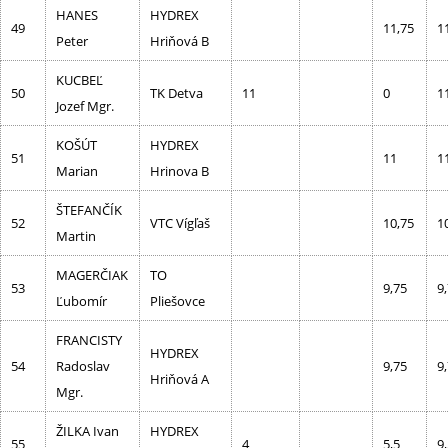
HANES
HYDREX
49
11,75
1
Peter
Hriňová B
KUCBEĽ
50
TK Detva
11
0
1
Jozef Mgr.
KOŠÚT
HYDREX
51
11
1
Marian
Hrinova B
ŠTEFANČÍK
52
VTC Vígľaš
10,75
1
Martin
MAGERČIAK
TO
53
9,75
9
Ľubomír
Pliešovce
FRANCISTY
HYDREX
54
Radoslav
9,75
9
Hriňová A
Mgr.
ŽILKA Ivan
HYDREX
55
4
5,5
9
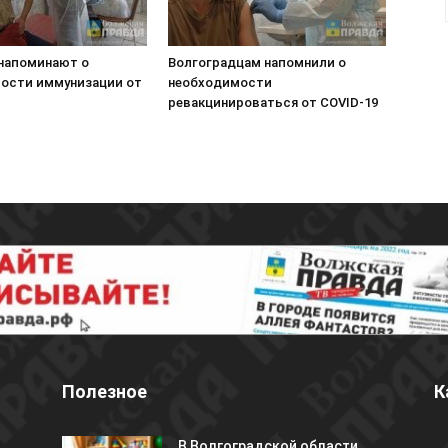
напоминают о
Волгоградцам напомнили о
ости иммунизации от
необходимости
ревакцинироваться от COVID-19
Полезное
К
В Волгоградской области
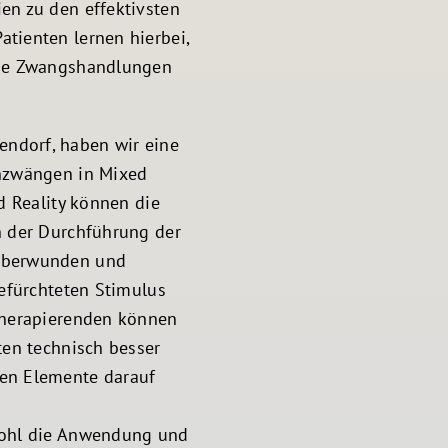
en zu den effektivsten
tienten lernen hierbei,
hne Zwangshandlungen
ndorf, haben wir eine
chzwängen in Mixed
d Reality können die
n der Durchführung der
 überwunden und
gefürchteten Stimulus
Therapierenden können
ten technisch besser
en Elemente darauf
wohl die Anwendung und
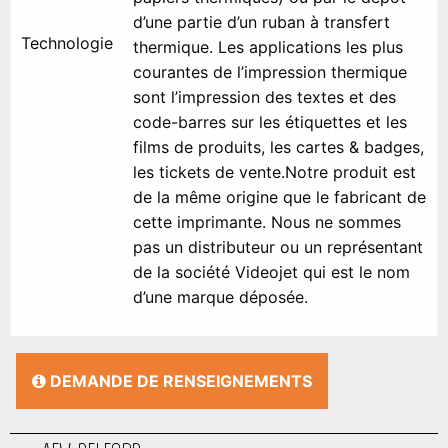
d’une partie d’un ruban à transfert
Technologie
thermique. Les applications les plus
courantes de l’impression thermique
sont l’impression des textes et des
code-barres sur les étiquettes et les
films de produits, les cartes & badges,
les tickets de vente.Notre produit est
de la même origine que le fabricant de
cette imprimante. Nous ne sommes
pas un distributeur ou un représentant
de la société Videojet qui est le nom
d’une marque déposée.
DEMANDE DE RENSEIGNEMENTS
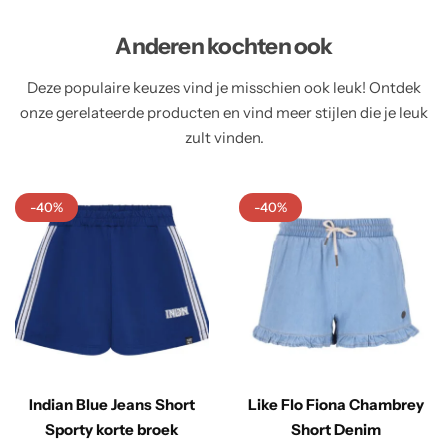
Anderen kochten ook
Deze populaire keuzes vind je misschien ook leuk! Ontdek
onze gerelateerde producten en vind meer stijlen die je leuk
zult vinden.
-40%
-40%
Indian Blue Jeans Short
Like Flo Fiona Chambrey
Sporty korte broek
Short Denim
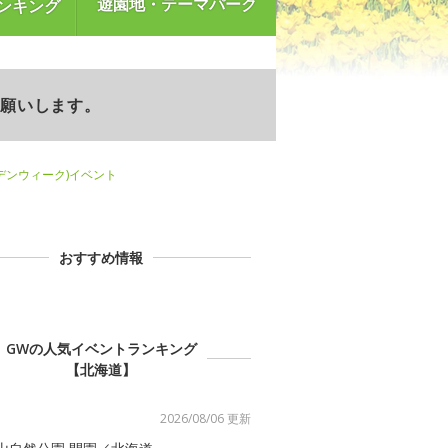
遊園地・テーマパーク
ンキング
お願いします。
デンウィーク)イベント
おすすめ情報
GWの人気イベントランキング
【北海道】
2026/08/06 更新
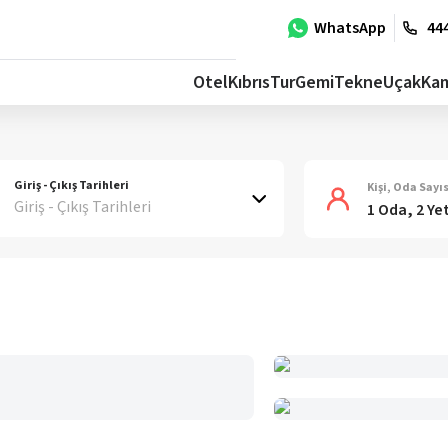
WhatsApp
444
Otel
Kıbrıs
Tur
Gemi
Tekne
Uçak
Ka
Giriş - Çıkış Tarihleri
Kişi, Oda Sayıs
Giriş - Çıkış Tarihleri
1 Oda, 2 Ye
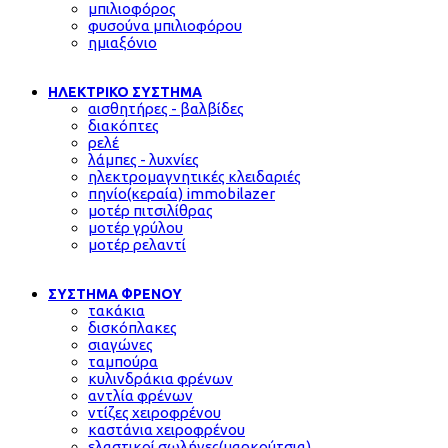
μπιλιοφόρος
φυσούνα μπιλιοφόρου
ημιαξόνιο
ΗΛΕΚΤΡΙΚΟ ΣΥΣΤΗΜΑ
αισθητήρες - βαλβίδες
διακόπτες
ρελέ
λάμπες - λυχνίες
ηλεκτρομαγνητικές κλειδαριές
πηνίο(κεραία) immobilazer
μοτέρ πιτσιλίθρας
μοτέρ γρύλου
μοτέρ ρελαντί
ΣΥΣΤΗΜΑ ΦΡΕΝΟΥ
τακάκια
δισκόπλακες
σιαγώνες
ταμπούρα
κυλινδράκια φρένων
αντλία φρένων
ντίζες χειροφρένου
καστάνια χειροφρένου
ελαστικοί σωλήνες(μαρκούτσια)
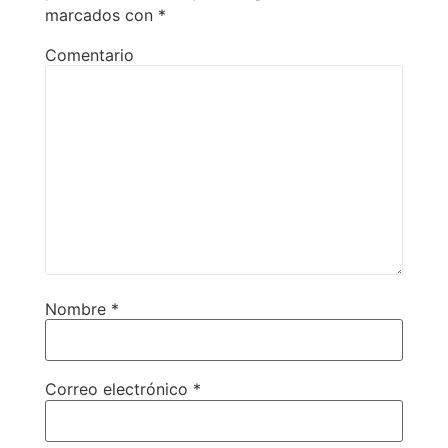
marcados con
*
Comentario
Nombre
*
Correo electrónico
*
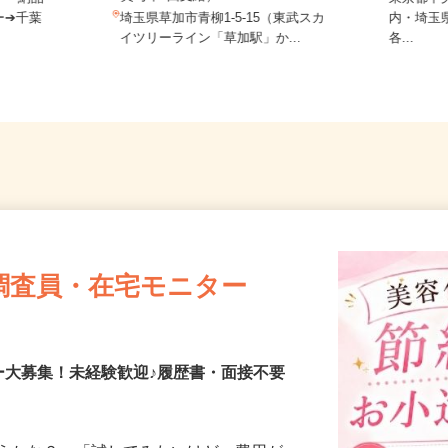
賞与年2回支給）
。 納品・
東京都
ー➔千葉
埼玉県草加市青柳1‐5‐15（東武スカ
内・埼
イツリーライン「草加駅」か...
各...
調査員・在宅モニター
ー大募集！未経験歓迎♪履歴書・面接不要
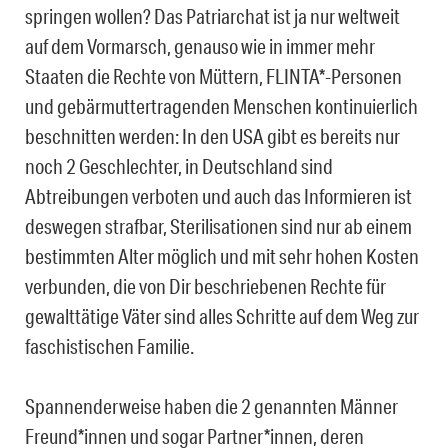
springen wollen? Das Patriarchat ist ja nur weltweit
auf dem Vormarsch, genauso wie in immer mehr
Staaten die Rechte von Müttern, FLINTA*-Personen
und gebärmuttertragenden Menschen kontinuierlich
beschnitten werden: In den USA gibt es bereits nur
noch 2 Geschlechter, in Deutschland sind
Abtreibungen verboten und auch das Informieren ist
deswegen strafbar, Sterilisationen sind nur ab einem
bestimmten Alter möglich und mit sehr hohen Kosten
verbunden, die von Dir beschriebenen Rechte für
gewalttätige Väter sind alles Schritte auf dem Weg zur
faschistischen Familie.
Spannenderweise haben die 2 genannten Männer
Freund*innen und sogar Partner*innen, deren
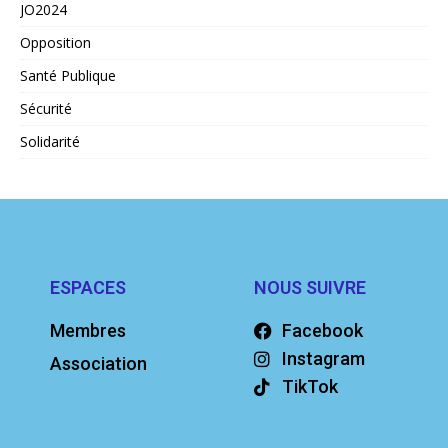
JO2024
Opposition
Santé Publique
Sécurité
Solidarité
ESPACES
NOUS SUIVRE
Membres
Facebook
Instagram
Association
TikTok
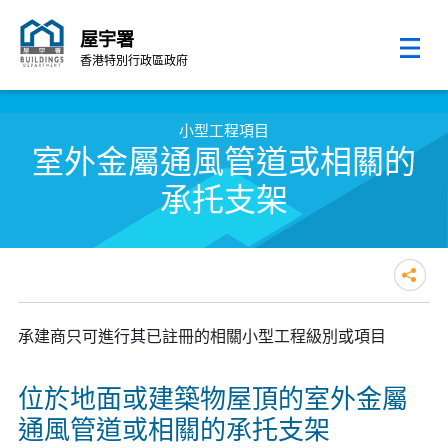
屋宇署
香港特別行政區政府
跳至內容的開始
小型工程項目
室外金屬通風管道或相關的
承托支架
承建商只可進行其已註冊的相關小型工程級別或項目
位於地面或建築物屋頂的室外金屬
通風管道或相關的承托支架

Directions for this task >> Scan the material for the word "Rechte". Return every line where it is found.

Solution to this task >>
Staaten die Rechte von Müttern, FLINTA*-Personen
verbunden, die von Dir beschriebenen Rechte für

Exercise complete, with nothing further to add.